Out on the wilder shores of said movement there is an idea that it’s the juries who are wrong. Some suggest that juries not be used. Others that only those specially trained in the most modern rape identification techniques be allowed to serve on such juries. The problem is that this is to miss the point of what a jury is for – jury nullification.
Hundreds of protesters have marched through Irish cities after a defense lawyer used an alleged rape victim’s choice of underwear to argue that the teenage girl had consented to sex.
The demonstrations in Dublin, Cork, and Limerick followed the acquittal of a 27-year-old man after his lawyer told jurors the teenage complainant “was wearing a thong with a lace front.”
The case sparked fury in Ireland, with thousands of women sharing images of their underwear on Twitter and the hashtag #thisisnotconsent in the aftermath of the verdict.
The man, who was acquitted by a jury at Cork’s Central Criminal Court on November 5, denied raping the 17-year-old girl in a lane in the city.
Elizabeth O’Connell, the defence counsel, reportedly told jurors: “Does the evidence out-rule the possibility that she was attracted to the defendant and was open to meeting someone and being with someone? You have to look at the way she was dressed. She was wearing a thong with a lace front.”
There are indeed overtones of that hated past here. “You’ve had sex once, consensually, so this wasn’t rape because you’re not a virgin” is only just over the line into caricature. But to insist that this decision, as with others, means we should change juries is to miss their point.
English law – and I rather assume Irish, a slightly different system – doesn’t like even the discussion of jury nullification. The Americans don’t like it just as much but will debate it. The point being that one of the good reasons for the jury being there is that we’ve a group in the court and trial system able to just say “but we don’t think that should be a crime.” Or even “the punishment is too high, we’ll not find guilty, or only of a lesser crime and therefore punishment.” When we’ve a system which does not include just average members of the public called in off the census rolls then it’s far too easy for a system to end up dominated by those with bees in their bonnet.
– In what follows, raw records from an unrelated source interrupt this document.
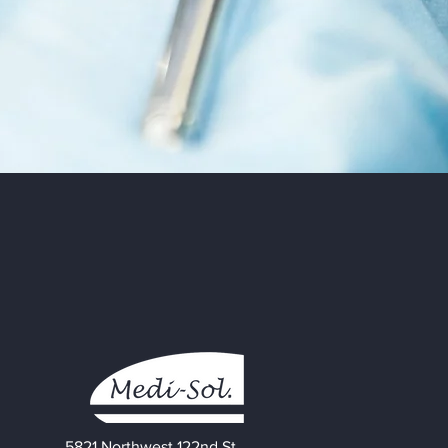
5821 Northwest 122nd St.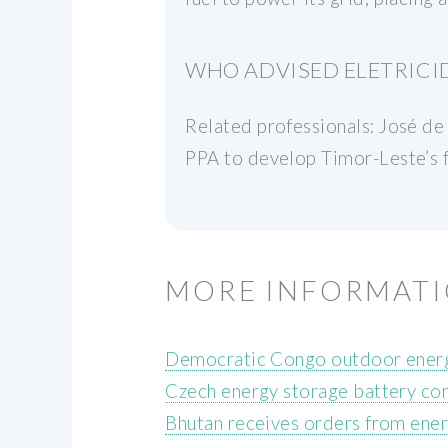
WHO ADVISED ELETRICID
Related professionals: José de
PPA to develop Timor-Leste’s f
MORE INFORMAT
Democratic Congo outdoor energ
Czech energy storage battery co
Bhutan receives orders from ene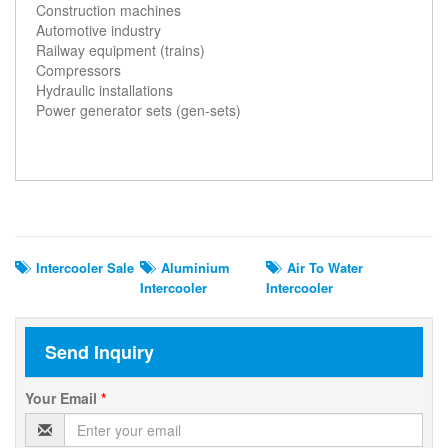
Construction machines
Automotive industry
Railway equipment (trains)
Compressors
Hydraulic installations
Power generator sets (gen-sets)
Related Search
Intercooler Sale
Aluminium
Air To Water
Intercooler
Intercooler
Send Inquiry
Your Email
*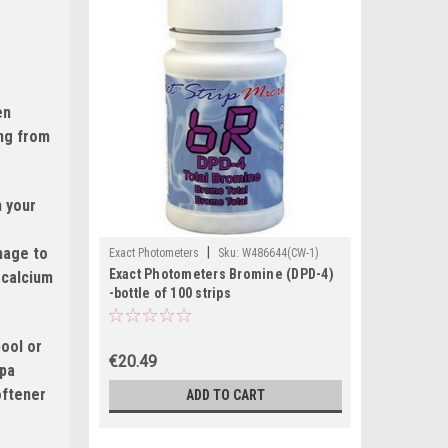
en
ing from
n your
amage to
|
Exact Photometers
Sku:
W486644(CW-1)
Exact Photometers Bromine (DPD-4)
 calcium
-bottle of 100 strips
pool or
€20.49
spa
oftener
ADD TO CART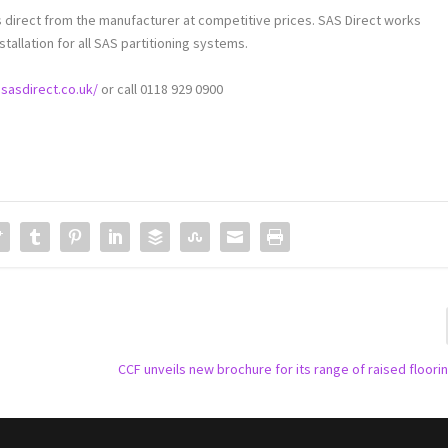
 direct from the manufacturer at competitive prices. SAS Direct works
stallation for all SAS partitioning systems.
sasdirect.co.uk/
or call 0118 929 0900
CCF unveils new brochure for its range of raised floor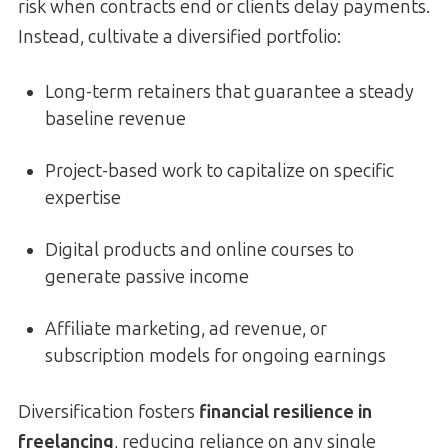
risk when contracts end or clients delay payments.
Instead, cultivate a diversified portfolio:
Long-term retainers that guarantee a steady
baseline revenue
Project-based work to capitalize on specific
expertise
Digital products and online courses to
generate passive income
Affiliate marketing, ad revenue, or
subscription models for ongoing earnings
Diversification fosters
financial resilience in
freelancing
, reducing reliance on any single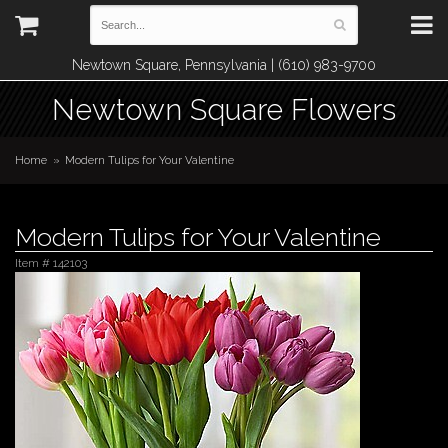
Newtown Square, Pennsylvania | (610) 983-9700
Newtown Square Flowers
Home
Modern Tulips for Your Valentine
Modern Tulips for Your Valentine
Item #
142103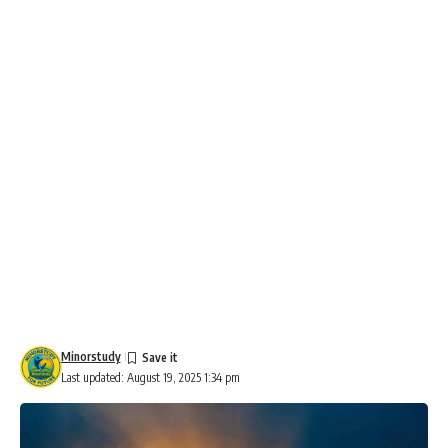
Minorstudy
Last updated: August 19, 2025 1:34 pm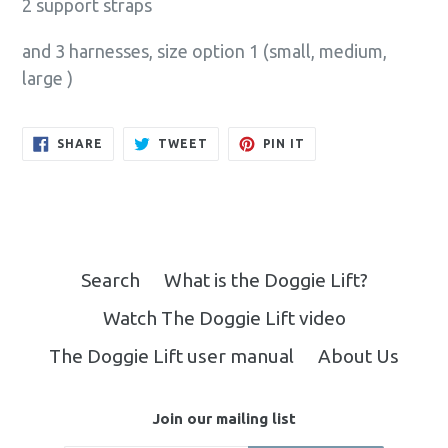
2 support straps
and 3 harnesses, size option 1 (small, medium,
large )
SHARE
TWEET
PIN
SHARE
TWEET
PIN IT
ON
ON
ON
FACEBOOK
TWITTER
PINTEREST
Search
What is the Doggie Lift?
Watch The Doggie Lift video
The Doggie Lift user manual
About Us
Join our mailing list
The classic observation being theft to the value of five shillings. Which used to be punishable by hanging or more likely transportation. At a time when juries themselves defined the value of what had been stolen it’s amazing how many people were convicted of theft to the value of 4 s 11 d.
That’s what – even if the system itself will stoutly deny it – juries are for. To give us, the wider society, a voice in what is a crime and what isn’t.
A jury of eight men and four women acquitted the man unanimously after deliberating for 90 minutes, the Irish Examiner reported.
Whatever happened the jury simply didn’t think that this was rape by that man. And the very point of having that jury there is so that whatever fashion of definition sweeps through legal circles, or academic, it’s the societal definition out here which wins through. That’s the very point of it all.
Which is, of course, why the suggestions from some that we not have them. They wish to impose their definition, rather than our, in our courts.